For further context, between 2006 and 2010, only 3,200 companies received seed funding. That number skyrocketed to 23,000 start-ups by the end of the next decade. 

What’s more, tech start-ups heading into 2021 experienced a 4% year-over-year increase in global venture funding, reaching $300 billion after an understandably tough start to 2020. This increased to over $621 billion in 2021; Even in the face of the pandemic, VC funding continues to be a force of nature.

So it should come as no surprise that in 2022, things look even more promising, with the record funding pace already set continuing into Q3.

This immense growth in venture capital funding for early-stage startups exists because investors are enthusiastic about getting in on the cutting-room floor. Instead of getting in too late when the ball is already rolling, they want to be hands-on in the decision-making process. 

As such, early-stage start-up founders and executives all find themselves in a lucrative position to achieve exponential growth. The money is out there in droves, and with it will come cross-border expansion.

Why is Cross-Border Expansion Becoming the Rule for Many Early-Stage Start-ups?

Traditionally–a term with a meaning that gets murkier as we move further into the digital revolution–when people start a company, they think small.

Of course, even pre-tech-era, most business founders have a big picture in mind. However, they started with small steps and worked up incrementally. Even look at a global superpower like McDonald’s–Ray Kroc, the founder, opened his first McDonald’s in Des Plaines, Illinois. He didn’t simultaneously open a location in New York, then China, then Australia, or the UK. That came later.

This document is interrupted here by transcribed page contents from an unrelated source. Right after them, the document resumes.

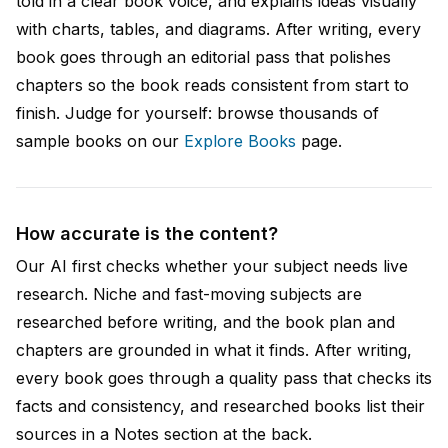
told in a clear book voice, and explains ideas visually
with charts, tables, and diagrams. After writing, every
book goes through an editorial pass that polishes
chapters so the book reads consistent from start to
finish. Judge for yourself: browse thousands of
sample books on our
Explore Books
page.
How accurate is the content?
Our AI first checks whether your subject needs live
research. Niche and fast-moving subjects are
researched before writing, and the book plan and
chapters are grounded in what it finds. After writing,
every book goes through a quality pass that checks its
facts and consistency, and researched books list their
sources in a Notes section at the back.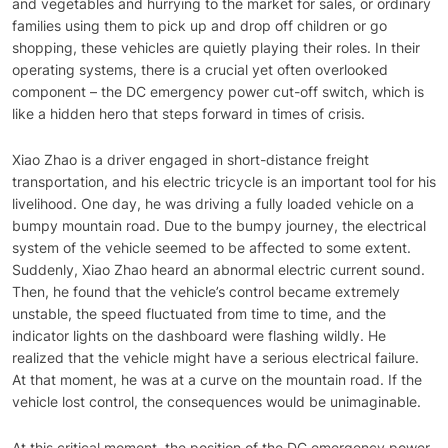
and vegetables and hurrying to the market for sales, or ordinary
families using them to pick up and drop off children or go
shopping, these vehicles are quietly playing their roles. In their
operating systems, there is a crucial yet often overlooked
component – the DC emergency power cut-off switch, which is
like a hidden hero that steps forward in times of crisis.
Xiao Zhao is a driver engaged in short-distance freight
transportation, and his electric tricycle is an important tool for his
livelihood. One day, he was driving a fully loaded vehicle on a
bumpy mountain road. Due to the bumpy journey, the electrical
system of the vehicle seemed to be affected to some extent.
Suddenly, Xiao Zhao heard an abnormal electric current sound.
Then, he found that the vehicle’s control became extremely
unstable, the speed fluctuated from time to time, and the
indicator lights on the dashboard were flashing wildly. He
realized that the vehicle might have a serious electrical failure.
At that moment, he was at a curve on the mountain road. If the
vehicle lost control, the consequences would be unimaginable.
At this critical moment, the position of the DC emergency power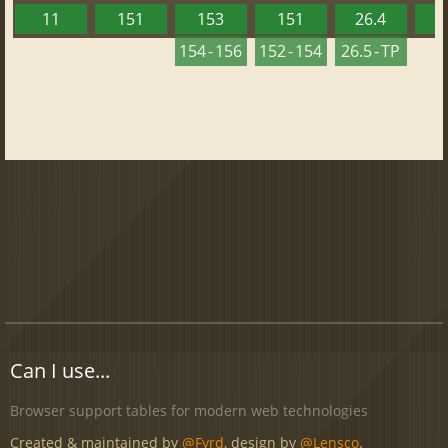
11
151
153
151
26.4
1
154 - 156
152 - 154
26.5 - TP
Can I use...
Browser support tables for modern web technologies
Created & maintained by
@Fyrd
, design by
@Lensco
.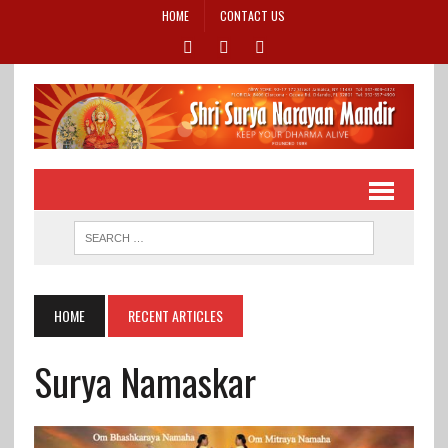
HOME
CONTACT US
HOME
RECENT ARTICLES
Surya Namaskar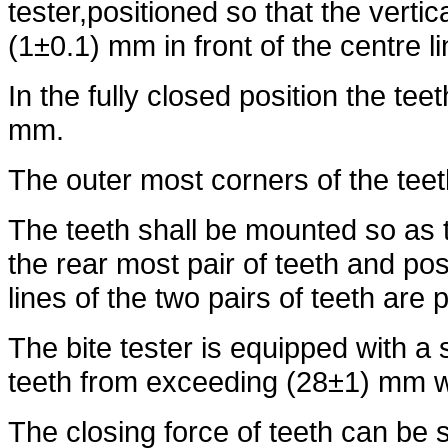
tester,positioned so that the vertica
(1±0.1) mm in front of the centre li
In the fully closed position the tee
mm.
The outer most corners of the teet
The teeth shall be mounted so as 
the rear most pair of teeth and po
lines of the two pairs of teeth are p
The bite tester is equipped with a
teeth from exceeding (28±1) mm w
The closing force of teeth can be 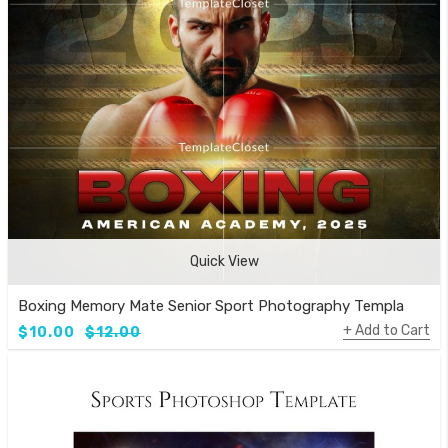
Quick View
Boxing Memory Mate Senior Sport Photography Template
Add to Cart
$10.00
$12.00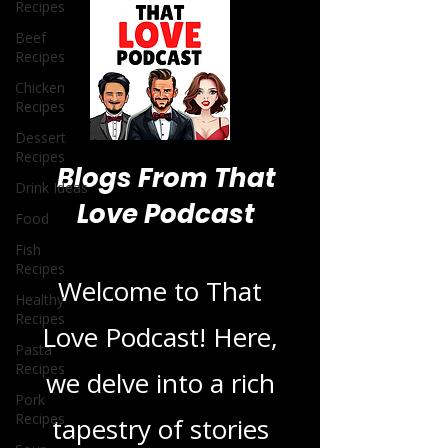
Recipes
Beef
Recipes
Chicken
Recipes
Dessert
Recipes
Drink Ideas
Food
Blogs From That
Fish
Recipes
Love Podcast
Healthy
Recipes
Pasta
Welcome to That
Recipes
Love Podcast! Here,
Pork
Recipes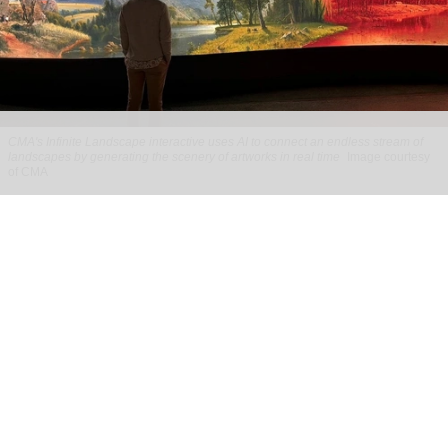
CMA's Infinite Landscape
interactive uses AI to connect an endless stream of
landscapes by generating the scenery of artworks in real time
Image courtesy
of CMA
The Cleveland Museum of Art presents new
visitor experiences using AI
Jul 28, 2026
2 min read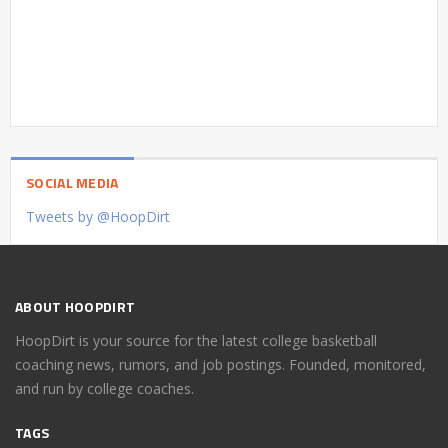
SOCIAL MEDIA
Tweets by @HoopDirt
ABOUT HOOPDIRT
HoopDirt is your source for the latest college basketball
coaching news, rumors, and job postings. Founded, monitored,
and run by college coaches.
TAGS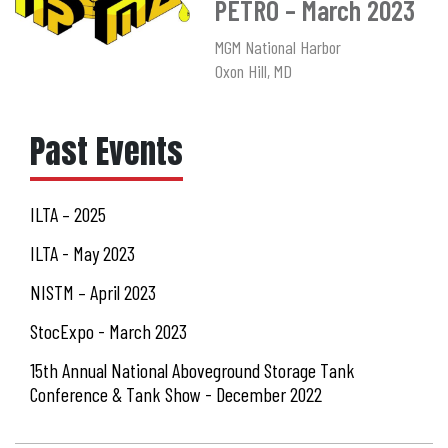
PETRO – March 2023
MGM National Harbor
Oxon Hill, MD
Past Events
ILTA – 2025
ILTA - May 2023
NISTM – April 2023
StocExpo - March 2023
15th Annual National Aboveground Storage Tank
Conference & Tank Show - December 2022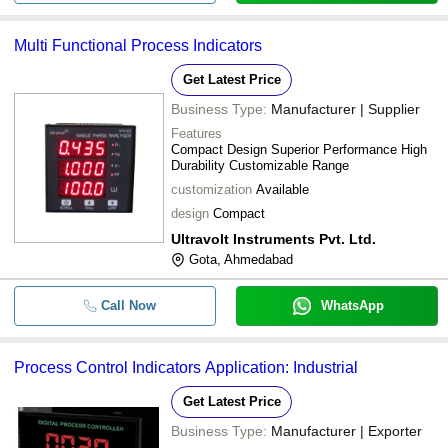
Multi Functional Process Indicators
Get Latest Price
Business Type:
Manufacturer | Supplier
Features
Compact Design Superior Performance High
Durability Customizable Range
customization
Available
design
Compact
Ultravolt Instruments Pvt. Ltd.
Gota, Ahmedabad
Call Now
WhatsApp
Process Control Indicators Application: Industrial
Get Latest Price
Business Type:
Manufacturer | Exporter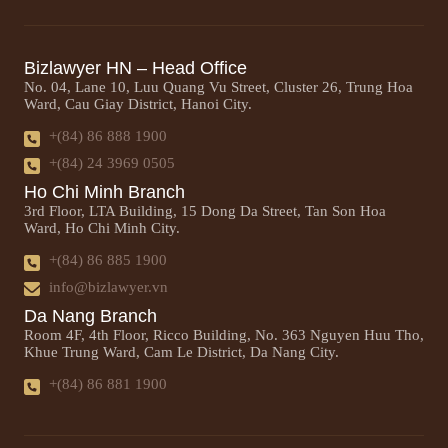
Bizlawyer HN – Head Office
No. 04, Lane 10, Luu Quang Vu Street, Cluster 26, Trung Hoa
Ward, Cau Giay District, Hanoi City.
+(84) 86 888 1900
+(84) 24 3969 0505
Ho Chi Minh Branch
3rd Floor, LTA Building, 15 Dong Da Street, Tan Son Hoa
Ward, Ho Chi Minh City.
+(84) 86 885 1900
info@bizlawyer.vn
Da Nang Branch
Room 4F, 4th Floor, Ricco Building, No. 363 Nguyen Huu Tho,
Khue Trung Ward, Cam Le District, Da Nang City.
+(84) 86 881 1900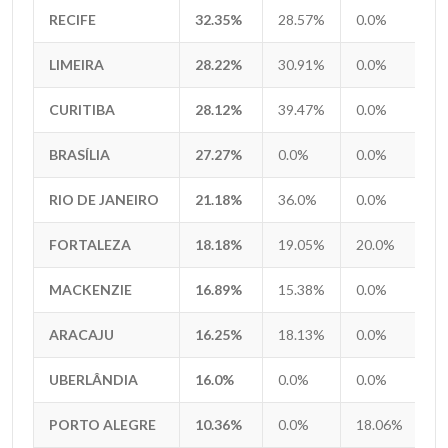
RECIFE
RECIFE
32.35%
28.57%
0.0%
0
LIMEIRA
LIMEIRA
28.22%
30.91%
0.0%
0
CURITIBA
CURITIBA
28.12%
39.47%
0.0%
2
BRASÍLIA
BRASÍLIA
27.27%
0.0%
0.0%
0
RIO DE JANEIRO
RIO DE JANEIRO
21.18%
36.0%
0.0%
0
FORTALEZA
FORTALEZA
18.18%
19.05%
20.0%
0
MACKENZIE
MACKENZIE
16.89%
15.38%
0.0%
0
ARACAJU
ARACAJU
16.25%
18.13%
0.0%
6
UBERLÂNDIA
UBERLÂNDIA
16.0%
0.0%
0.0%
0
PORTO ALEGRE
PORTO ALEGRE
10.36%
0.0%
18.06%
4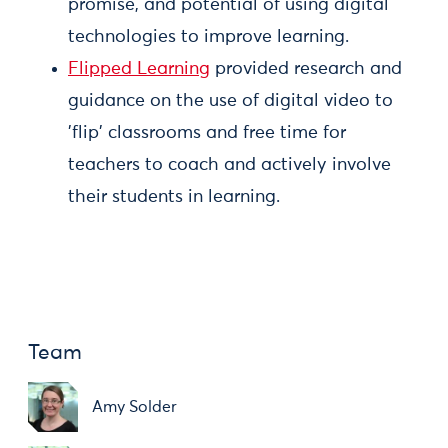
promise, and potential of using digital
technologies to improve learning.
Flipped Learning
provided research and
guidance on the use of digital video to
'flip' classrooms and free time for
teachers to coach and actively involve
their students in learning.
Team
Amy Solder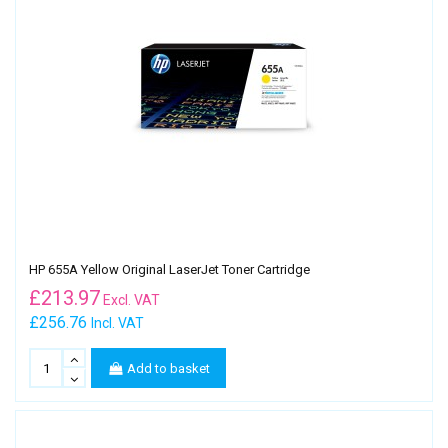
HP 655A Yellow Original LaserJet Toner Cartridge
£
213.97
Excl. VAT
£256.76
Incl. VAT
Add to basket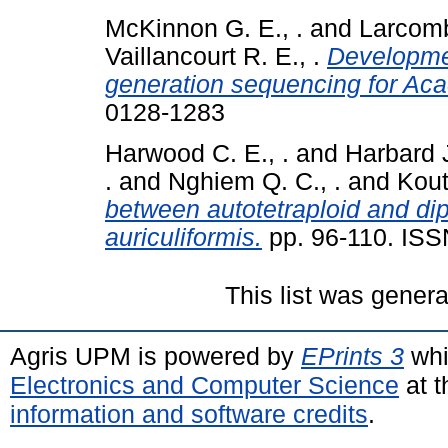
McKinnon G. E., .
and
Larcomb
Vaillancourt R. E., .
Developmen
generation sequencing for Aca
0128-1283
Harwood C. E., .
and
Harbard J
.
and
Nghiem Q. C., .
and
Kout
between autotetraploid and di
auriculiformis.
pp. 96-110. IS
This list was gener
Agris UPM is powered by
EPrints 3
whi
Electronics and Computer Science
at t
information and software credits
.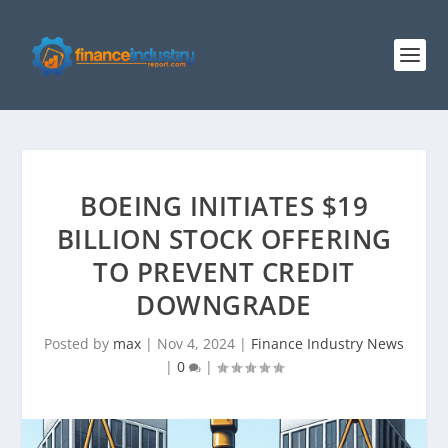
BOEING INITIATES $19
BILLION STOCK OFFERING
TO PREVENT CREDIT
DOWNGRADE
Posted by
max
|
Nov 4, 2024
|
Finance Industry News
|
0
|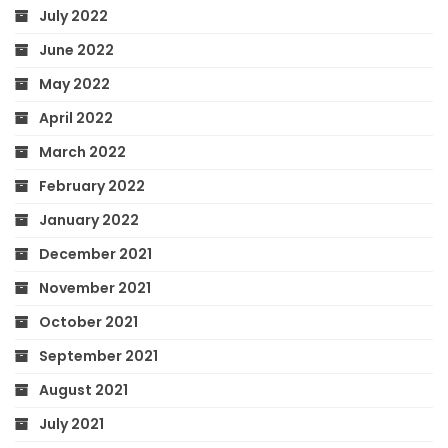
July 2022
June 2022
May 2022
April 2022
March 2022
February 2022
January 2022
December 2021
November 2021
October 2021
September 2021
August 2021
July 2021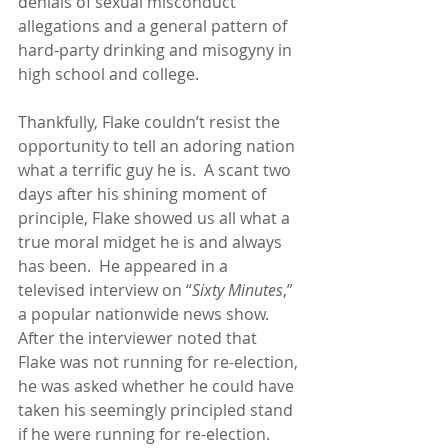
denials of sexual misconduct 
allegations and a general pattern of 
hard-party drinking and misogyny in 
high school and college.
Thankfully, Flake couldn’t resist the 
opportunity to tell an adoring nation 
what a terrific guy he is.  A scant two 
days after his shining moment of 
principle, Flake showed us all what a 
true moral midget he is and always 
has been.  He appeared in a 
televised interview on “
Sixty Minutes
,” 
a popular nationwide news show.  
After the interviewer noted that 
Flake was not running for re-election, 
he was asked whether he could have 
taken his seemingly principled stand 
if he were running for re-election.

Nowadays however, presents an entirely different story. As an early-stage tech start-up, you’ve got to think worldwide right away. In many instances, it’s your key to both surviving and thriving in the landscape. Those who work with a product-led growth model, offering freemium to premium solutions; and the ongoing recurring revenues this brings, are the high-value start-ups in demand.

The growth facilitated by early-stage VC funding is intertwined with market reach expansion. There’s really no choice in the matter. Funding demands growth. As such, young companies–like yours–immediately dip their toes into international waters.

It’s also worth noting that this rapid expansion–while becoming an increasing norm and a non-negotiable tactic–is new to the tech world..to a degree. Even technology-based start-ups prioritised home market dominance in the not so distant past. Only after establishing a domestic reputation, they set their sights on global expansion.

But now? The current infrastructure allows tech businesses to launch with ease. Plus, the available capital for early-stage companies along with the high-level industry talent means immediately, the day your business is founded, you’re up against globally-based competitors.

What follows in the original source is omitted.